25 Şubat 2012 Cumartesi

SAĞLIKTA YIKIM ARTARAK DEVAM EDİYOR...


AKP, 2003 yılında iktidara gelişi ile birlikte, Dünya Bankası programı olan SAĞLIKTA DÖNÜŞÜM PROGRAMI'nı uygulamanın yasal zeminini oluşturmaya başladı.
Aradan geçen on yıla yakın sürede bizim yıkım dediğimiz, sağlıkta dönüşüm adına yasal düzenlemeler hız kazandı. KHK ile hızlandırılacak olan sağlığın özelleştirilmesiyle ilk karşılaşacak iller arasında Manisa da yer almaktadır.

Sağlık büyük ölçüde özelleştirildi, Sosyal Hizmeti tasfiye çalışmaları başlatıldı, Sosyal Güvenlik; hak olması bir yana, emekliliğe ulaşma hayal haline getirildi, başta Sağlık ve Sosyal Hizmet alanı olmak üzere, kamu alanında güvencesiz-taşeron çalıştırma temel çalışma modeli haline getirildi. Hükümet şimdi de Mayısta aldığı Kanun Hükmünde Kararname yetkisini kullanarak Sağlık alanındaki bütün yapıları değiştirmeye başladı.

KHK ile SHÇEK kapatıldı, taşra teşkilatı tasfiye edildi,

Bir taraftan GSS ile halkın Sağlık Hizmetine ulaşım hakkı giderek zorlaştırılmıştır.
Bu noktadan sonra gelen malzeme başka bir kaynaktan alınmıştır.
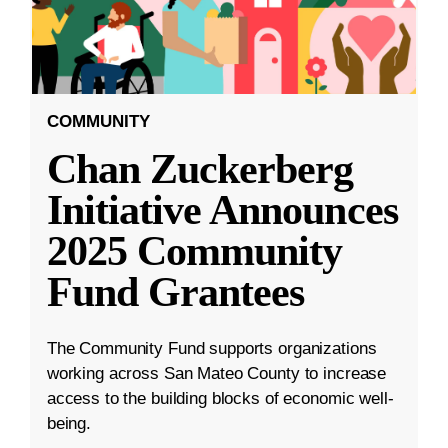
COMMUNITY
Chan Zuckerberg
Initiative Announces
2025 Community
Fund Grantees
The Community Fund supports organizations
working across San Mateo County to increase
access to the building blocks of economic well-
being.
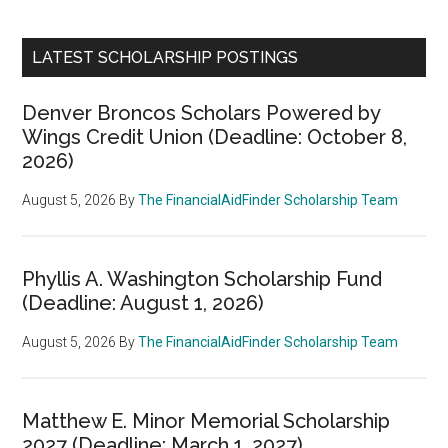
LATEST SCHOLARSHIP POSTINGS
Denver Broncos Scholars Powered by
Wings Credit Union (Deadline: October 8,
2026)
August 5, 2026
By
The FinancialAidFinder Scholarship Team
Phyllis A. Washington Scholarship Fund
(Deadline: August 1, 2026)
August 5, 2026
By
The FinancialAidFinder Scholarship Team
Matthew E. Minor Memorial Scholarship
2027 (Deadline: March 1, 2027)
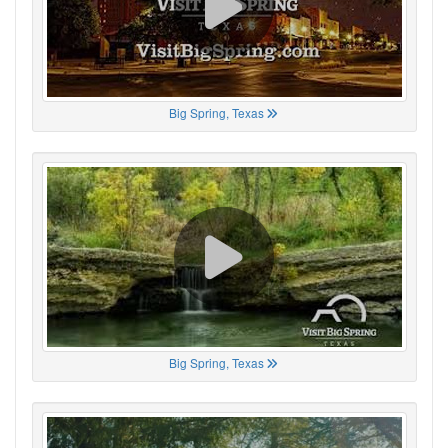
Big Spring, Texas
Big Spring, Texas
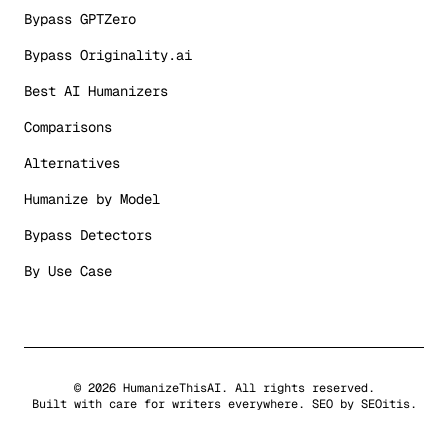
Bypass GPTZero
Bypass Originality.ai
Best AI Humanizers
Comparisons
Alternatives
Humanize by Model
Bypass Detectors
By Use Case
©
2026
HumanizeThisAI. All rights reserved.
Built with care for writers everywhere. SEO by
SEOitis
.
Genel Sağlık Sigortası kapsamı içine girmek ve ceza işlemine maruz kalmamak için “Gelir Tespiti” yaptırmak üzere kuyruklar uzarken; Hükümet yaptığı yasal düzenlemeler, çıkardığı yönerge ve tebliğlerle, bir yandan Genel Sağlık Sigortası kapsamı içinde verilecek hizmetleri azaltırken, bir yandan da katkı ve katılım paylarını arttırmakta, alınacak bazı sağlık hizmetleri için ücret farkları getirmektedir:

Diğer taraftan 2 Şubat 2012 tarihinde yayınlanan Sağlık Bakanlığı Taşra teşkilat yönetmeliği ile yeniden sağlık emekçilerinin geleceğine, onlara sorulmadan karar verilmiştir. Sağlık Bakanlığı Sağlık Hizmeti üretme ve hak sahiplerine sunma görevinden çıkarılarak, düzenleyici, denetleyici, koordinatör bakanlık haline getirilmek isteniyor. Özellikle Aile Hekimliği çalışanları, TSM merkezi çalışanları ve ebelerin çalışma koşullarının ne olacağına dair netlik olmayışı sağlık emekçileri arasında huzursuzluk yaratmıştır.

Kamu-Özel Ortaklığı ve Kamu Hastane Birlikleri yasasıyla birlikte Kamu hastanelerindeki sağlık emekçileri de iş güvencesi ve gelecek kaygısı yaşamaktadır. Sağlıkta özelleştirmenin tamamlanması, mülkiyet devri ve tüm çalışanları güvencesizleştirilmesi anlamına gelen bu düzenleme kabul edilemez. Sağlık çalışanlarının güvencesini ortadan kaldıracak bu yasalara karşı ne yazık ki, sendikamız SES dışında hiçbir sendikanın yürüttüğü bir mücadele de yoktur.

Sağlık ve Sosyal Hizmet Emekçileri Sendikası olarak başından beri; Halkın sağlık hakkını ortadan kaldıran, sağlığı özelleştirerek "Paran Kadar Sağlık" dönemini başlatan, çalışanların iş güvencesini yok eden, taşeron çalıştırmayı kural haline getiren bu programa karşı mücadelemiz devam etmektedir, Sendikamız bu mücadeleyi yürütürken, yapılan saldırılardan etkilenen halkın tüm kesimleriyle buluşmayı da önüne hedef olarak koymaktadır. İlimizde kurulan Manisa Sağlık Hakkı Meclisiyle de birlikte Sağlık da yaşanan yıkıma dur demek ve emek alanının demokratikleştirilmesi için gerekli her tür eylem ve etkinliği yapmaya devam edecektir.

Sağlık ve Sosyal Hizmet Emekçilerini yıldırmaya, mücadelelerinden alıkoymaya yönelik tüm baskı, sürgün, soruşturma, ceza ve tutuklamalar bizi yıldırmadı, bundan sonra da yıldıramayacak.. Hükümetin bu politikaları sürdükçe, kadrolaşmasını yaygınlaştırdıkça mücadelemiz daha da büyük bir ivme ile sürecektir. Bilinmelidir ki, mücadelemiz her şeye rağmen devam edecek, baskılar bizi yıldırmayacaktır.